The final result is a single grunt task that will bundle and minify, copy the files to the server, unpack them and update any dependencies, restart the node process and make the new files live on the web server.

A couple of notes:

  • The deploy repo exists only on your deployment machine and the live server. If you wanted to preserve it elsewhere, you could add another remote and push to that as well. Whenever you deploy to the webserver, you should also check in your source and tag it with the current version as well. The grunt-bump task by default actually automatically tags and commits your repo, so you can always checkout that tag and recompile from it if you needed to.
  • Each deploy creates a separate folder on the server containing your site code, and it is labelled with the version and date. The location where your webserver looks for your files is symlinked to the latest version. If you need to rollback, just reset the symlink to the previous version and restart your node process - takes just a second. You can purge old versions periodically if needed.

Background

I read a lot of articles about automating deployment (and tried a number of different ways), but they all didn't work for me for one reason or another.

Simple post-receive hook

There are many tutorials that will show you how to set up a bare repo on the server that you can push your development repo to. Most tutorial authors assume that whatever is checked into git is what you make available on your webserver. The post-receive hook is a simple git checkout, with no build steps. If I pushed my source code to the server, I would have to run my entire build process on the server. This would mean intalling all the grunt devDependencies, running all the concat, ngmin, uglify, less, minify and coffee compilations. That didn't seem like a great idea, since I have all that already set up on my local development environment. My server is supposed to be a production server, not a build server.

Other options involve having a separate build server or continuous integration server that automatically builds pushed source and can then deploy it to the server(s). However, this seemed like overkill for my single-developer small project. I'm just running on the free micro EC2 instance, so I don't want to spin up other servers that will cost me money just to build and deploy.

A number of sites pointed to tools like Capistrano and Fabric for deployment (also Chef and Puppet, although those seem more oriented towards provisioning servers rather than dev deployments).
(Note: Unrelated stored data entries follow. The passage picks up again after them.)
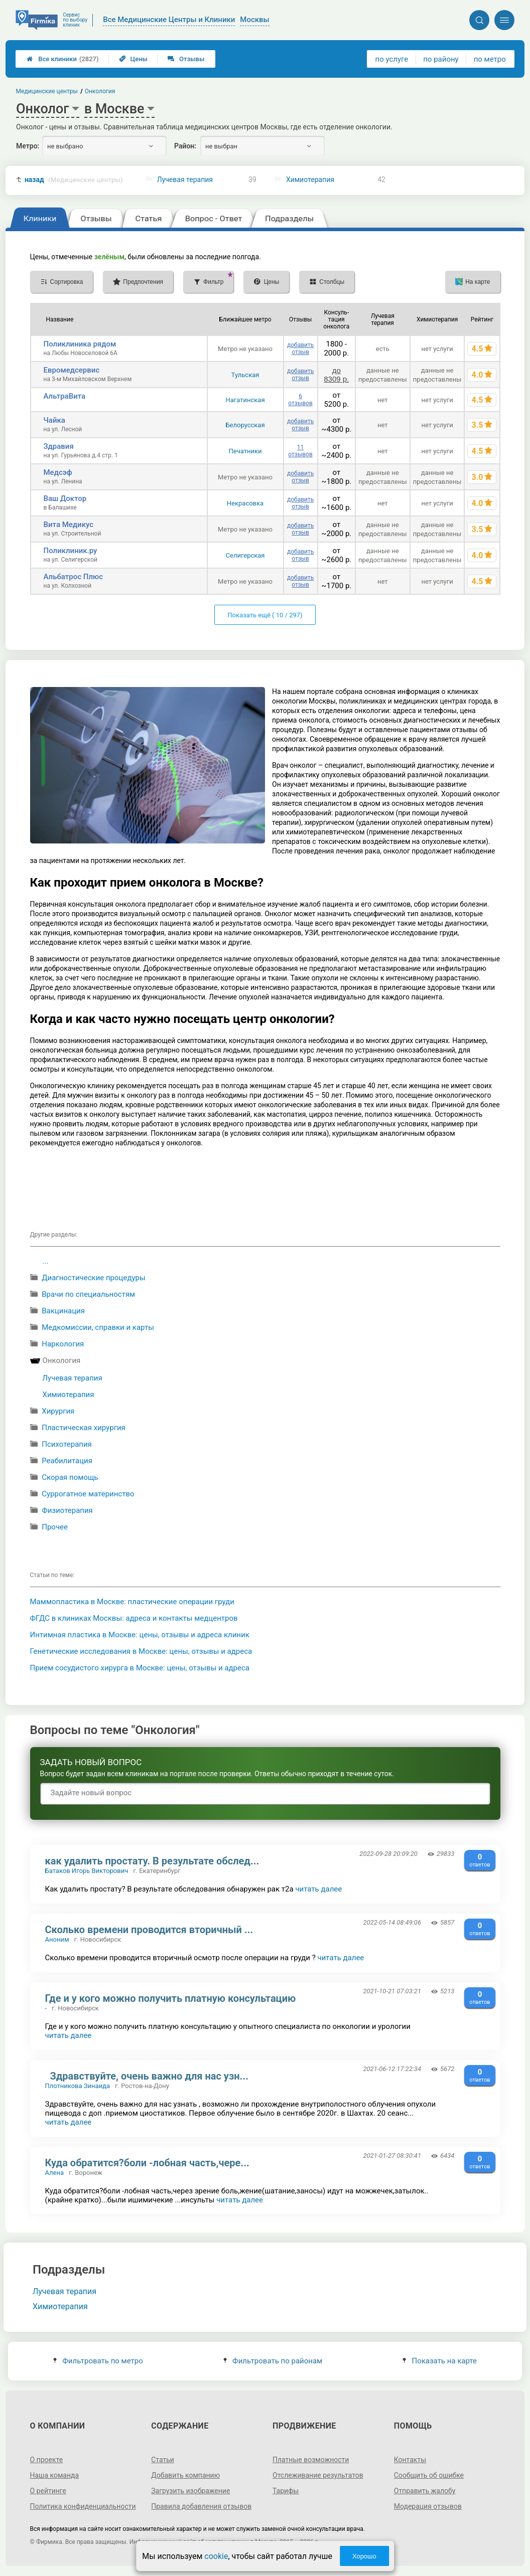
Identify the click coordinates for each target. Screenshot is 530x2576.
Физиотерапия (67, 1510)
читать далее (318, 1889)
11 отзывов (300, 451)
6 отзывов (300, 400)
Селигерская (245, 555)
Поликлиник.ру (70, 550)
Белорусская (244, 425)
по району (440, 59)
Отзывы (186, 59)
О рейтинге (48, 2491)
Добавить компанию (185, 2475)
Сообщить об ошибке (429, 2475)
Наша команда (54, 2475)
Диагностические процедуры (93, 1277)
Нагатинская (244, 400)
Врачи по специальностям (88, 1294)
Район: (185, 146)
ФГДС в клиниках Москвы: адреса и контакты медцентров (134, 1618)
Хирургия (58, 1411)
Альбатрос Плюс (73, 576)
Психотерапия (67, 1444)
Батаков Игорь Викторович (86, 1870)
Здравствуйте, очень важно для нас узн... (146, 2076)
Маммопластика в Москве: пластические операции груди (132, 1601)
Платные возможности (311, 2460)
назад (74, 180)
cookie (216, 2556)
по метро (490, 59)
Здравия (59, 446)
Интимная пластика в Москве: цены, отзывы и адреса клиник (139, 1634)
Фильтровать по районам (272, 2360)
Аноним (57, 1939)
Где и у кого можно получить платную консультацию (170, 1998)
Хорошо (364, 2556)
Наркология (63, 1343)
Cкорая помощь (70, 1477)
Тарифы (286, 2491)
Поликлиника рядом (80, 344)
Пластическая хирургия (83, 1427)
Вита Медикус (69, 524)
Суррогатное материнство (88, 1493)
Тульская (245, 375)
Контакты (410, 2460)
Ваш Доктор (65, 498)
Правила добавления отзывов (201, 2506)
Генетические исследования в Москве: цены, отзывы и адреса (141, 1651)
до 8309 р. (336, 374)
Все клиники (62, 59)
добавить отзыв (300, 348)
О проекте (46, 2460)
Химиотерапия (310, 179)
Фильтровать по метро (98, 2360)
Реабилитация (67, 1460)
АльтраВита (65, 396)
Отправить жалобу (425, 2491)
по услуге (392, 59)
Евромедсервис (72, 370)
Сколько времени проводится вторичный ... (149, 1930)
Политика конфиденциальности (83, 2506)
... (46, 1261)
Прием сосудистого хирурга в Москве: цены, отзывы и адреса (140, 1667)
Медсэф (58, 472)
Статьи (162, 2460)
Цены (133, 59)
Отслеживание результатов (318, 2475)
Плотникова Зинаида (77, 2086)
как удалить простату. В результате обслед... (152, 1861)
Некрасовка (245, 503)
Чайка (54, 420)
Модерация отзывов (428, 2506)
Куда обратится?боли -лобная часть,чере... (147, 2163)
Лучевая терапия (185, 179)
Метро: (27, 146)
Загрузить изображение (190, 2491)
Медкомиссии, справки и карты (98, 1327)
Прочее (55, 1526)
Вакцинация (63, 1310)
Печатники (245, 451)
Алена (54, 2172)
But I didn't really want the spend a lot of time learning a (to me) completely new language just to deploy. I'd rather just suck it up and use FTP in that case, or just enter all the deployment sequence commands manually.

I possibly wouldn't need grunt if my git-fu was better. I came across some talk about having separate branches and subtrees in which you could store compiled code and you could checkout to them and commit from there, but I was never quite able to make it all work. Since I was already using Grunt, this solution works for me.